"Top 10 Strategies to Minimize GILTI & BEAT Taxes"

The article outlines key strategies for mitigating tax liabilities under GILTI and BEAT, including optimizing Foreign Tax Credits, utilizing the high-tax exception, restructuring operations, leveraging Section 962 elections, and engaging in robust tax planning and documentation. It emphasizes proactive measures like increasing domestic revenue, monitoring base erosion payments, and exploring exemptions to ensure compliance and minimize risks.

Strategy Description
Optimize Foreign Tax Credits (FTCs)
Leverage Foreign Tax Credits to offset U.S. tax liabilities under GILTI. Ensure proper calculation and documentation of FTCs to maximize benefits and mitigate double taxation risks.

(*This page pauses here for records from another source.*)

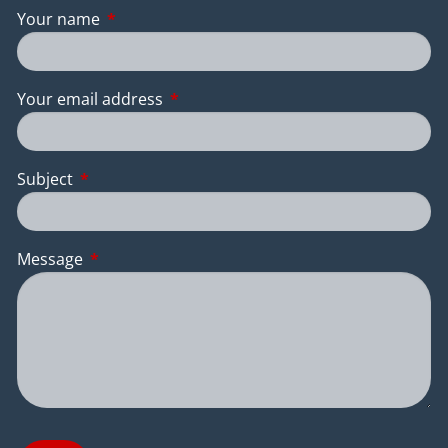
Your name
This field is required.
Your email address
This field is required.
Subject
This field is required.
Message
This field is required.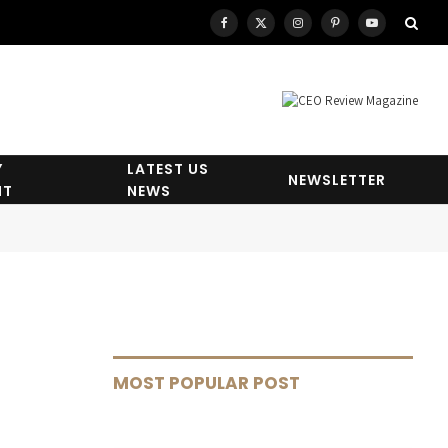
Facebook
X
Instagram
Pinterest
YouTube
(Twitter)
Y
LATEST US
NEWSLETTER
HT
NEWS
MOST POPULAR POST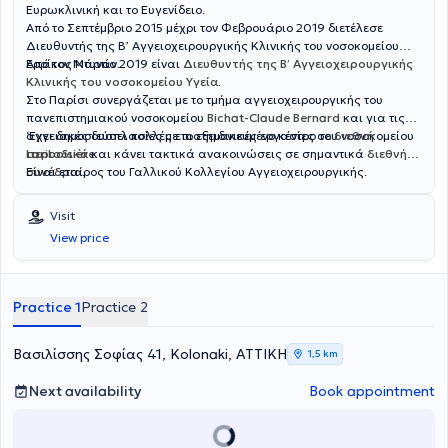
Ευρωκλινική και το Ευγενίδειο.
Από το Σεπτέμβριο 2015 μέχρι τον Φεβρουάριο 2019 διετέλεσε
Διευθυντής της Β’ Αγγειοχειρουργικής Κλινικής του νοσοκομείου
Ερρίκος Ντυνάν.
Από τον Μάρτιο 2019 είναι
Διευθυντής της Β’ Αγγειοχειρουργικής
Κλινικής του νοσοκομείου Υγεία
.
Στο Παρίσι συνεργάζεται με το τμήμα αγγειοχειρουργικής του
πανεπιστημιακού νοσοκομείου
Bichat-Claude Bernard
και για τις
αγγειακές δυσπλασίες με το εξειδικευμένο κέντρο του νοσοκομείου
‘Εχει δημοσιεύσει πολλές επιστημονικές εργασίες σε
διεθνή
Lariboisière
περιοδικά
και κάνει τακτικά ανακοινώσεις σε σημαντικά
.
διεθνή
συνέδρια
Είναι εταίρος του Γαλλικού Κολλεγίου Αγγειοχειρουργικής.
.
Visit
View price
Practice 1
Practice 2
Βασιλίσσης Σοφίας 41, Kolonaki, ΑΤΤΙΚΗ
1,5 km
Next availability
Book appointment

Implement High-Tax Exception Election
Utilize the GILTI high-tax exception election if applicable. This allows exclusion of income subject to a foreign tax rate that exceeds 90% of the U.S. corporate income tax rate, reducing GILTI exposure.
Restructure Global Operations
Consider restructuring business operations, such as shifting intangible assets to lower-tax jurisdictions or consolidating Controlled Foreign Corporations (CFCs) to reduce GILTI inclusions.

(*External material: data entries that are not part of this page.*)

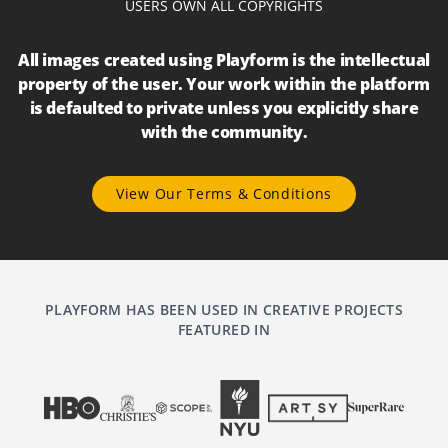
USERS OWN ALL COPYRIGHTS
All images created using Playform is the intellectual
property of the user. Your work within the platform
is defaulted to private unless you explicitly share
with the community.
View Our Terms & Conditions
PLAYFORM HAS BEEN USED IN CREATIVE PROJECTS
FEATURED IN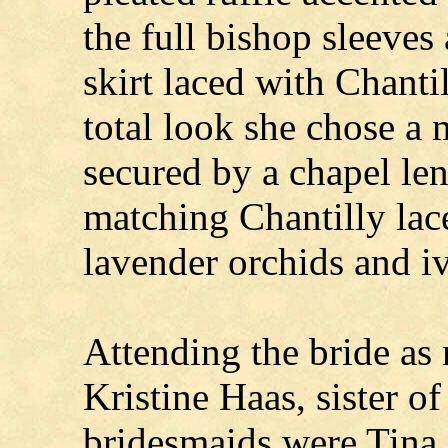
the full bishop sleeves
skirt laced with Chanti
total look she chose a
secured by a chapel le
matching Chantilly lace
lavender orchids and iv
Attending the bride as
Kristine Haas, sister of
bridesmaids were Tina B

Utilize Section 962 Election
Make a Section 962 election to treat GILTI inclusions as corporate income, allowing access to lower corporate tax rates and FTCs, while potentially reducing overall tax liability.
Monitor Base Erosion Payments
Regularly review and monitor payments that may be categorized as base erosion payments under BEAT. Minimize reliance on related-party transactions subject to BEAT penalties.
Increase Domestic Revenue
Focus on increasing domestic revenue to reduce the proportionate impact of base erosion payments, thus lowering BEAT liability.
Aggregate Small Payments
Consider aggregating smaller base erosion payments to minimize administrative complexity and avoid crossing BEAT threshold amounts.
Utilize BEAT Exemptions
Explore exemptions or carve-outs under BEAT for certain targeted industries or transactions. Proper classification of transactions may reduce exposure to BEAT liability.
Engage in Strategic Tax Planning
Work with tax advisors to develop comprehensive strategies for both GILTI and BEAT compliance. Ensure alignment of global tax structures with U.S. tax regulations to mitigate risks.
Maintain Robust Documentation
Maintain detailed documentation of all foreign income, taxes paid, and transactions to ensure compliance and reduce audit risks for both GILTI and BEAT regulations.